Something worth noting is Paperhouse‘s interpretation of the dream space, which I found quite compelling, unique, and fascinating in a few ways. I’ve read some reviews by intelligent people who call it too dull in the way it represent’s a child’s imagination and I see where they’re coming from. The filmmakers have gone to great pains to represent this fantasy world as an empty space to be filled, and the reason for that is that this isn’t the child’s imagination. It’s some liminal fantasy space that the child’s imagination slowly fills with stuff as soon as she gives it form in the shape of a drawing. What she doesn’t draw, the film doesn’t include, as made quite pointed when a child that our protagonist draws can’t walk because she didn’t draw him legs. This sense of emptiness and plainness actually really well compliments the emotional tone of the film. Our child protagonist is unhappy, her father is absent and she doesn’t get along with her mother and she’s suffering from a very severe illness. Fans of Lars von Trier’s Melancholia, (a film that I personally dislike for different reasons), will recognise the artistic idea of a character’s own depression depressing their view of the world around them, infecting their own brain and the way they understand and imagine things. It is very accurate to what depression actually feels like to live with. I’ve also read takes that say that it’s anti-escapism, which it might be but I don’t think it is, but it’s not really about the limitations of escapist imagination per se. It is very directly about imagination being powerful enough to transcend the physical space and link two minds that are in pain. It’s quite beautiful and nearly schmaltzy when put that way. Yes there is darkness, but only so much as there is darkness in all of us, which is really where the horror comes from. It is even handed in the way it shows how your own mind and imagination produces joy and creativity and alliance but also has dangers, perverse abstractions of our fears lying in wait. Which is very honest in my opinion.
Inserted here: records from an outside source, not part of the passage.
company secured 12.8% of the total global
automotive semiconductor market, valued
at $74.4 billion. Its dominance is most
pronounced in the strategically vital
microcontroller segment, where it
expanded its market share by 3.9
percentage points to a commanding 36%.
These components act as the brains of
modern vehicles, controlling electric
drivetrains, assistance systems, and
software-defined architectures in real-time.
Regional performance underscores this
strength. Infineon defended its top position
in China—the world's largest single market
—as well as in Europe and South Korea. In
While the text of the film is very ambiguous about how much of the world of the dream is informed by reality and how much is informed by paranoia infecting imagination, once viewed through this lens and understanding of the world the film conjures, it all makes much more sense. 
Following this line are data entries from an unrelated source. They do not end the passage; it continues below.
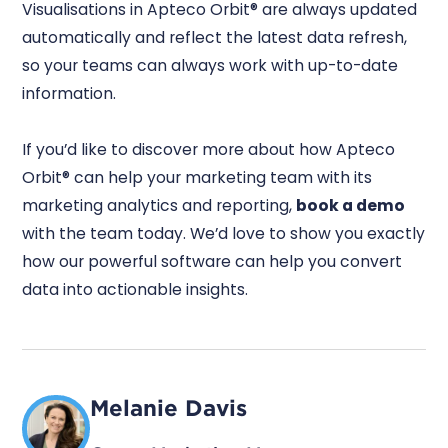
Visualisations in Apteco Orbit® are always updated
automatically and reflect the latest data refresh,
so your teams can always work with up-to-date
information.
If you’d like to discover more about how Apteco
Orbit® can help your marketing team with its
marketing analytics and reporting,
book a demo
with the team today. We’d love to show you exactly
how our powerful software can help you convert
data into actionable insights.
Melanie Davis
Bernard Rose would follow up the majestic and beguiling Paperhouse with a much more slick horror film that, despite challenging conventional wisdom on what American slashers could say and how they could be structured, has become an enduring classic. Candyman has the intelligent, mean slickness of Halloween and all the gore of Friday the 13th but for some reason hasn’t, until now, been held up to the status of those films, (despite being better).  Candyman has taken this time to reach the level of respect and appreciation it currently enjoys, in part, because it’s neither part of a directorial canon of study like Halloween or The Texas Chainsaw Massacre, or the progenitor for a hugely successful and long running franchise like Friday the 13th or Hellraiser. Despite revolutionising the way both slashers and ghost stories could behave, Candyman, until now, has been seen largely as a b tier slasher movie. Rose’s career did nothing to aid this. Soon after its release he helmed a big budget disaster in the form of Anna Karenina and he would continue to adapt Tolstoy in what looked to many like a desperate bid to capture what he had previously failed to so spectacularly, chasing his white whale, which to many critics put somewhat of a stain on his back catalogue of work, unfortunately. This is a shame because Paperhouse and Candyman speak to a masterful horror director we never really got to see the full fruition of, which to me is a real tragedy to cinema, a real shame. 

Paperhouse remains somewhat lost in the annals of slightly obscure British horror movies along with Dream Demon which we’ve covered previously in this column. Britain has a rich history of exciting horror films and they somewhat get lost in the shuffle. This particular film I think could speak very well to the concerns of young people and give then a riveting entry point into the world of horror and cult cinema.